I’ve been an unabashed fan of BMWs for more than 40 years, however the last two years of owning an E70 X5 have cured me of much enthusiasm. While the black SUV has been supremely comfortable, it has proven to be an expensive investment for every day driving. In 20,000 miles of ownership, I’ve replaced the tailgate latch ($1500), front axle half-shaft ($1500), rear brakes ($1000), battery ($440), emergency brake switch, outside air temperature sensor…some of this is normal maintenance for sure, but the cost of standard items like brakes and battery is really painful. Things are failing that should never be a problem in the first 60,000 miles of a vehicle’s life.
So I sold her to another enthusiast, and never intend to buy a BMW newer than about 2007 ever again. Jen’s 2007 328xi has been a trooper, quick, reliable and comfortable with more than 200K miles, and my 1997 528i has been the same. The older cars are fairly easy to work on, parts are not expensive, and most of all, they just work. Every time I was in my mechanic’s shop for X5 work, I heard another story about X5 issues as he talked to customers on the phone. Control module failures, astronomical costs for things wearing out or breaking early (Ignition coils at 70K miles, catalytic converter at 120K miles!?!) I got the message.
I need a pickup truck again, as I prepare for work on the cabin up near Lassen.

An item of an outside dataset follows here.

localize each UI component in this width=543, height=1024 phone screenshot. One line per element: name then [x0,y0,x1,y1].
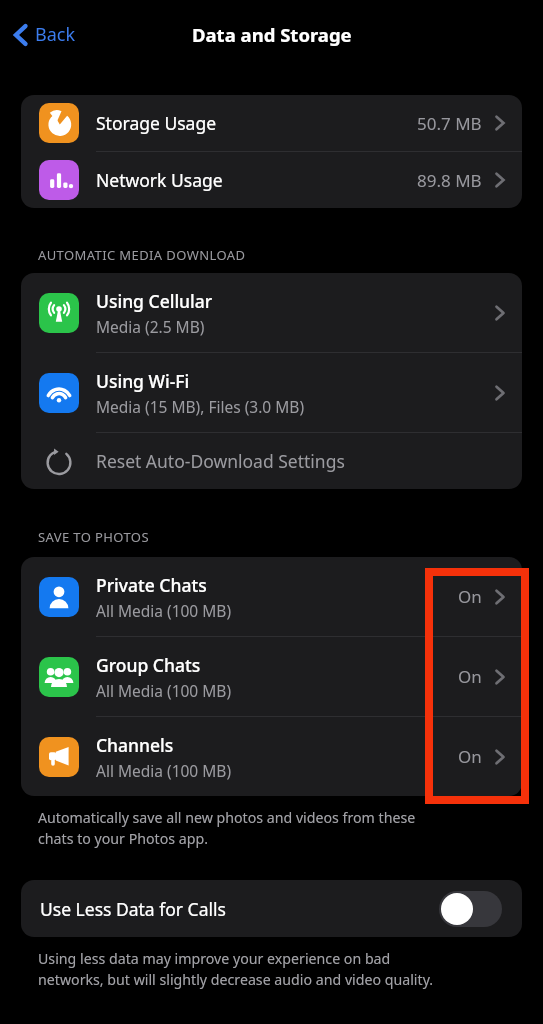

My last truck (Roy, a dear 1994 Ford that always felt like a pile of parts heading in the same direction) has been gone for many years, and the state of the art has definitely moved forward. Having owned a 2001 Honda CRV once upon a time, I’m drawn to another Honda, and after a lot of research, I find a low-miles 2017 Ridgeline for sale in southern California.
This truck is a revelation. It has all the comfort and features of the X5, all-wheel drive with more cargo space and better mileage. It has plenty of power yet runs on regular gas, which will save me hundreds of dollars a year. It’s fully integrated with my iPhone. It’s a Honda, I expect superb reliability.
Now I’ve left the army of people driving black SUVs, and joined the endless ranks of white pickup truck owners. It’s a different kind of anonymity on the road. But I can throw a pile of firewood in the back without worrying about it, it’s easy to see why the USA is full of pickup trucks.
By the way, it’s time for our annual fire-safety land clearing in the neighborhood, and the goat herd is back, happily munching away at everything they can reach. The photo of the truck captures some of the charm of living in a temporary barnyard.